* [WHAT YOU SHOULD DO]:
Return the listing below word for word.

┌────────

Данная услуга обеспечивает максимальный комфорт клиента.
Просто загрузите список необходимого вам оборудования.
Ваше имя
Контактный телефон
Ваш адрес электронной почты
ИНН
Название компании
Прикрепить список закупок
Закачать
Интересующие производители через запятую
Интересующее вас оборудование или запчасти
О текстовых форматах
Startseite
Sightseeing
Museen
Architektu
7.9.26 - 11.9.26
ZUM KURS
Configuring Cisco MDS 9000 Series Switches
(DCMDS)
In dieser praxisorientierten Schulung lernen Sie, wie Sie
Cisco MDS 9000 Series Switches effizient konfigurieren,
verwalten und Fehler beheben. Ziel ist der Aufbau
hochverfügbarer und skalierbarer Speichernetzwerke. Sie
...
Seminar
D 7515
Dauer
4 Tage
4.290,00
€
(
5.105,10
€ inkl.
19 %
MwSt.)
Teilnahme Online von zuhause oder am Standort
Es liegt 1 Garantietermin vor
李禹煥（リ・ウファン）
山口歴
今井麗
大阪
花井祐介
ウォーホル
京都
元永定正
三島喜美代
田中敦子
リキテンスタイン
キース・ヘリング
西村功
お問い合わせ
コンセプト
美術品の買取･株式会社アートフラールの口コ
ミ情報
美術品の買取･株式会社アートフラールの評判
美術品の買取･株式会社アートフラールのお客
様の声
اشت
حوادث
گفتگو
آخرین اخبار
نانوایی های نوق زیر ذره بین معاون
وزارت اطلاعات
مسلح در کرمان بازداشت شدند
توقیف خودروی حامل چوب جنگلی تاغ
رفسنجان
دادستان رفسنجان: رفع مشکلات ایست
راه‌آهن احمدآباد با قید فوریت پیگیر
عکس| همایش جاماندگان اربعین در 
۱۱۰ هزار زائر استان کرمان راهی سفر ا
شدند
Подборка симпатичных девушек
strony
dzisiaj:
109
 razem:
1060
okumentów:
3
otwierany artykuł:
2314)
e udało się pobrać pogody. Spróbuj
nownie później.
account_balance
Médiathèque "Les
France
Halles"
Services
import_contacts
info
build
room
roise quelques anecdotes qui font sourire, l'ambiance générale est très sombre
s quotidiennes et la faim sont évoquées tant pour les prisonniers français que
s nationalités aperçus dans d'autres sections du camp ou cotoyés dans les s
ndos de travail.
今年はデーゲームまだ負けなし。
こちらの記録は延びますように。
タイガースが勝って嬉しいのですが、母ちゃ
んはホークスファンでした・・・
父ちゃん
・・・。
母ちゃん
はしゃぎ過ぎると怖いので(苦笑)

└────────

* [ANSWER TO THIS PROBLEM]:
Данная услуга обеспечивает максимальный комфорт клиента.
Просто загрузите список необходимого вам оборудования.
Ваше имя
Контактный телефон
Ваш адрес электронной почты
ИНН
Название компании
Прикрепить список закупок
Закачать
Интересующие производители через запятую
Интересующее вас оборудование или запчасти
О текстовых форматах
Startseite
Sightseeing
Museen
Architektu
7.9.26 - 11.9.26
ZUM KURS
Configuring Cisco MDS 9000 Series Switches
(DCMDS)
In dieser praxisorientierten Schulung lernen Sie, wie Sie
Cisco MDS 9000 Series Switches effizient konfigurieren,
verwalten und Fehler beheben. Ziel ist der Aufbau
hochverfügbarer und skalierbarer Speichernetzwerke. Sie
...
Seminar
D 7515
Dauer
4 Tage
4.290,00
€
(
5.105,10
€ inkl.
19 %
MwSt.)
Teilnahme Online von zuhause oder am Standort
Es liegt 1 Garantietermin vor
李禹煥（リ・ウファン）
山口歴
今井麗
大阪
花井祐介
ウォーホル
京都
元永定正
三島喜美代
田中敦子
リキテンスタイン
キース・ヘリング
西村功
お問い合わせ
コンセプト
美術品の買取･株式会社アートフラールの口コ
ミ情報
美術品の買取･株式会社アートフラールの評判
美術品の買取･株式会社アートフラールのお客
様の声
اشت
حوادث
گفتگو
آخرین اخبار
نانوایی های نوق زیر ذره بین معاون
وزارت اطلاعات
مسلح در کرمان بازداشت شدند
توقیف خودروی حامل چوب جنگلی تاغ
رفسنجان
دادستان رفسنجان: رفع مشکلات ایست
راه‌آهن احمدآباد با قید فوریت پیگیر
عکس| همایش جاماندگان اربعین در 
۱۱۰ هزار زائر استان کرمان راهی سفر ا
شدند
Подборка симпатичных девушек
strony
dzisiaj:
109
 razem:
1060
okumentów:
3
otwierany artykuł:
2314)
e udało się pobrać pogody. Spróbuj
nownie później.
account_balance
Médiathèque "Les
France
Halles"
Services
import_contacts
info
build
room
roise quelques anecdotes qui font sourire, l'ambiance générale est très sombre
s quotidiennes et la faim sont évoquées tant pour les prisonniers français que
s nationalités aperçus dans d'autres sections du camp ou cotoyés dans les s
ndos de travail.
今年はデーゲームまだ負けなし。
こちらの記録は延びますように。
タイガースが勝って嬉しいのですが、母ちゃ
んはホークスファンでした・・・
父ちゃん
・・・。
母ちゃん
はしゃぎ過ぎると怖いので(苦笑)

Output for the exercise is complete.